In the current study, daily unique sessions contained the following (Figure 3): a study phase (first helpings of food), a retention interval, and a test phase (second helpings of food). In the study phase (first helpings), the rats were given access to four out of eight locations. To initiate the study phase, rats were placed in the hub; orientation of the rats was pseudo random. Two of the four arms provided 1 chow pellet; the remaining two arms provided 3 chocolate pellets. Locations during the study phase did not replenish food on subsequent revisits. Controlled access to individual arms allowed the experimenter to place the rat in one of the designated chocolate arms (randomly selected); the rat was placed at the distal end of the arm near the food trough and facing the trough and dispenser. Therefore, in the study phase, each rat visited one chocolate location by running down the runway (self-generated food seeking) and the second chocolate location by being placed by the experimenter in the arm (experimenter-generated food seeking). The study phase ended when food was dispensed at all four accessible locations. The rat was removed from the maze and placed in the home cage for a retention interval of 5 minutes. The rat was returned to the central hub and all 8 arms opened to begin the test phase (second helpings). In the test phase, 1 chow pellet was provided at each of the four previously unvisited arms, and 3 chocolate pellets were provided at the self-generated chocolate location (replenishment). The other chocolate location did not replenish (nonreplenishment).

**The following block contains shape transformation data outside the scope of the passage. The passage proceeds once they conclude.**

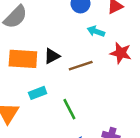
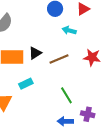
red star: (121, 53) -> (92, 57), moved
green line: (69, 109) -> (66, 95), moved

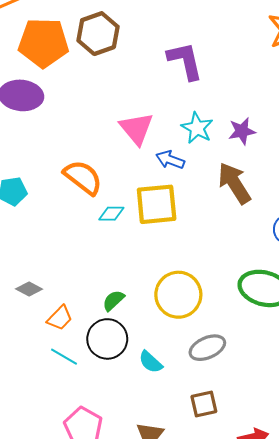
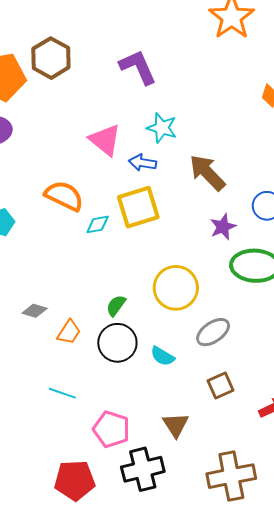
purple star: (242, 131) -> (223, 227), moved
cyan line: (64, 357) -> (62, 393), moved

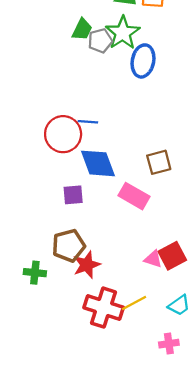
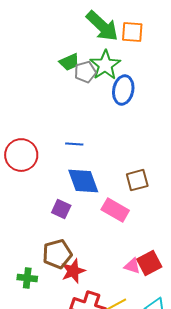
green trapezoid: (82, 29) -> (69, 62), turned 40
red circle: (63, 134) -> (21, 155), moved
purple square: (73, 195) -> (61, 209), turned 30

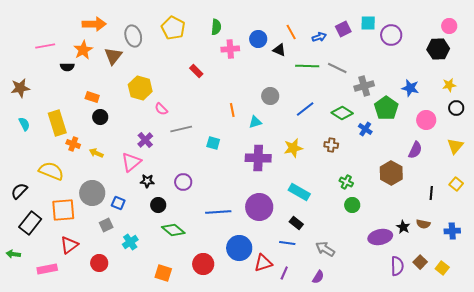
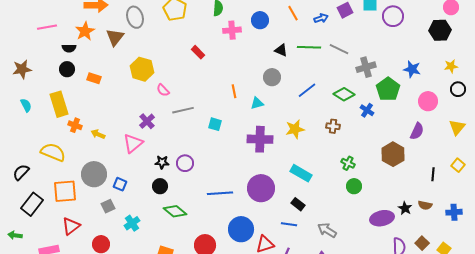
black triangle: (279, 50) -> (281, 50), moved
black circle: (100, 117) -> (67, 69), moved
black star: (147, 181) -> (162, 162), moved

Source memory includes information about the context in which an episodic memory was formed. In our task, the rats need to remember what occurred (chow vs. chocolate flavored food), where it occurred (location on the maze), and the source of what-where information (self-generated exploration of the maze vs. experimenter placement). Accurate source memory performance is documented by a high revisit rate to the replenishing chocolate location and a low revisit rate to the nonreplenishing chocolate location. Our index of source memory is the replenishment rate minus the nonreplenishment rate; therefore, intact source memory is documented by a positive value, and the elimination of source memory is documented by zero.

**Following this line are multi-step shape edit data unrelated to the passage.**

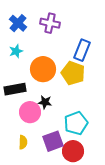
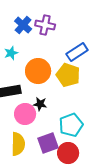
blue cross: (18, 23) -> (23, 25), moved
blue rectangle: (82, 50) -> (77, 52), turned 35
yellow semicircle: (23, 142) -> (18, 144), size x1.6

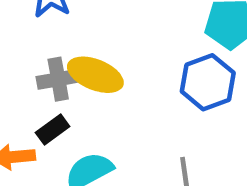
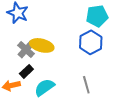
gray cross: (58, 79) -> (26, 49), turned -30

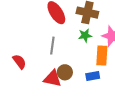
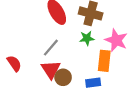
gray line: (52, 46) -> (51, 48), turned 30
red triangle: (52, 79) -> (51, 69), moved, turned 42

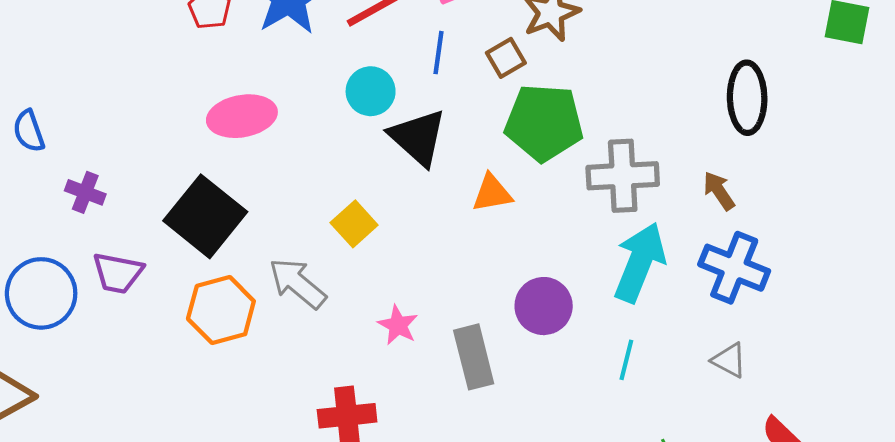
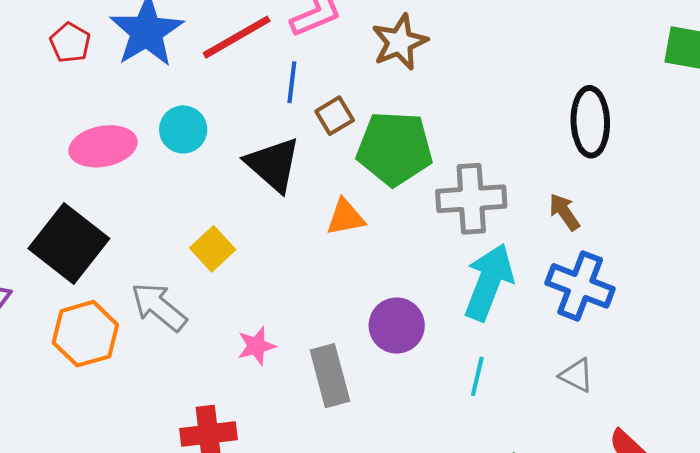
brown square: (506, 58) -> (335, 116), moved
cyan circle: (371, 91) -> (183, 129), moved
pink star: (398, 325) -> (256, 346), turned 30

2.3.4. Drug preparation and administration for in vivo studies
MK-801 was dissolved in saline and administered intraperitoneally (i.p.) in a within subjects dosing paradigm in order of increasing dose (0.1, 0.2, and 0.3 mg/kg). IC87201 (1, 4 and 10 mg/kg) and ZL006 (10 mg/kg) were dissolved in a vehicle containing 3% DMSO with the remaining 97% comprised of 1:1:18 of emulphor (Alkamuls EL 620L; Solvay):ethanol (Sigma-Aldrich):0.9% NaCl (Aquilite System; Hospira, Inc, Lake Forest, IL). Active compounds were compared with equivalent volumes of the appropriate vehicle in each case. MK-801, IC87201, and ZL006 were administered 30 minutes prior to behavioral testing. All drugs were administered intraperitoneally (i.p.) in a volume of 1 ml/kg.

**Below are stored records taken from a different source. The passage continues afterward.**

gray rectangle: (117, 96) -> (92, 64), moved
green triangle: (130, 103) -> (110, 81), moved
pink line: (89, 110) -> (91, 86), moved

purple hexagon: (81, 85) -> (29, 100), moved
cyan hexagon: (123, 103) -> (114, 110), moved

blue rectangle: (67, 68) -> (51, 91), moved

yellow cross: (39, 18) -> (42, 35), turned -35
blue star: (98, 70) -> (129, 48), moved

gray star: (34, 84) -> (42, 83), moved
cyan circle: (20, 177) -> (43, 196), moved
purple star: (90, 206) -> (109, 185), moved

2.3.5. Experimental procedures
In Experiment 2, our objective was to determine whether the NMDAR antagonist MK-801 produced cognitive impairment in a source memory procedure, and compare the impact of this agent on both spatial and source memory performance. Both encoding and retrieval of memories occurred after drug administration. Behavioral testing was performed with an inter-trial interval of at least 48 hours within each dose condition. An inter-trial interval of one week separated testing of escalating doses. One additional rat was not included in the 0.2 mg/kg i.p. MK-801 condition due to motor impairment that prevented navigation on the maze. All rats showed motor impairment at 0.3 mg/kg i.p. MK-801, which precluded behavioral testing.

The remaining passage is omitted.